ГоловнаСуспільствоЖиття

У пошуках справедливості

Неосмысленное прошлое неизбежно перемещается в будущее. Неосмысленное настоящее попросту лишает будущего. Мне семьдесят, и я всё чаще возвращаюсь в свое прошлое. Там далеко не всё было мною осмысленно. Мне было очень трудно жить в тоталитарном СССР. Я искренне и глубоко не любил там многое и многих. Едва начав свою взрослую самостоятельную жизнь, я чувствовал себя посторонним, чужим.

Отчуждение от собственной страны вложил в меня отец. Тихо, в пределах квартиры, боясь и ненавидя советскую власть, он оставался членом коммунистической партии. Он вступил в неё в 1925 году и спустя три или четыре года понял о ней почти всё. Тогда и родился его страх. Когда я был подростком, в наш дом вошёл бывший житель ГУЛАГа писатель Абрам Каган. Он много рассказывал о пережитом, но я понимал не всё. Я впитывал его чувства. Спустя много лет, в 1973 году я, уже заключенный нового ГУЛАГа, встретил в зоне человека, который знал Кагана по сталинской каторжной зоне в Казахстане.
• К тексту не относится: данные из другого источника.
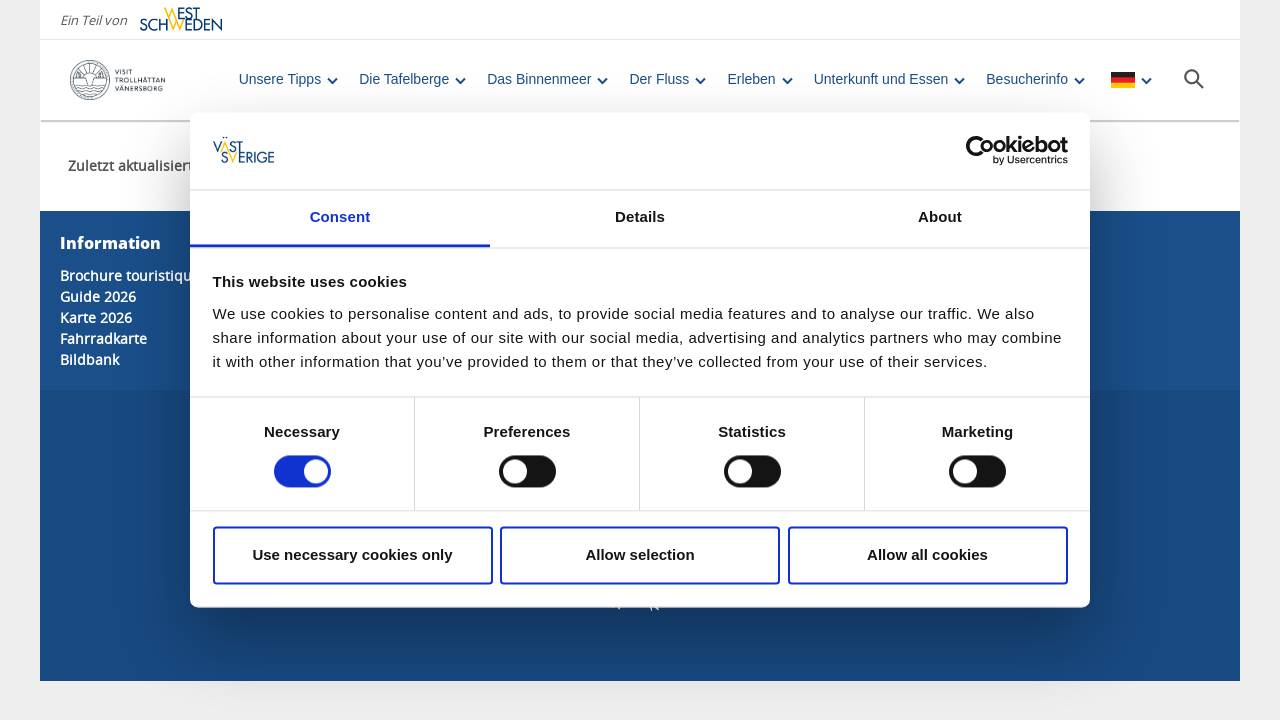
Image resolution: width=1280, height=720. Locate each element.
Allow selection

Его звали Васыль Пирус. Солдат УПА, он тогда заканчивал свой двадцатипятилетний срок. Такая вот встреча поколений…

Потом, в начале шестидесятых в нашем доме появился бывший узник норильской шахты, тяжело больной, угасающий Феликс Воин. И он насыщал меня подробностями жизни в сталинской зоне. А потом были тяжелые и необъяснимые сентябрьские дни жестокого государственного антисемитизма в годовщины массовых казней в Бабьем Яру. Где работники КГБ и милиция не сопереживали невинно убиенным, а фактически поддерживали идеологию нацизма.

Юношей, став свидетелем безобразной сцены оскорбления говорившей по-украински пожилой женщины в троллейбусе №16, я осознал, что рядом со мною в городе Киеве живут ещё одни евреи – украинцы, смеющие думать и говорить на родном языке.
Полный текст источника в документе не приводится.